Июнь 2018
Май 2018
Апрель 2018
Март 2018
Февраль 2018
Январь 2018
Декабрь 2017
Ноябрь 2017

----------

Exercise brief – Repeat the entire listing above without changing a word.

Answer box –
Июнь 2018
Май 2018
Апрель 2018
Март 2018
Февраль 2018
Январь 2018
Декабрь 2017
Ноябрь 2017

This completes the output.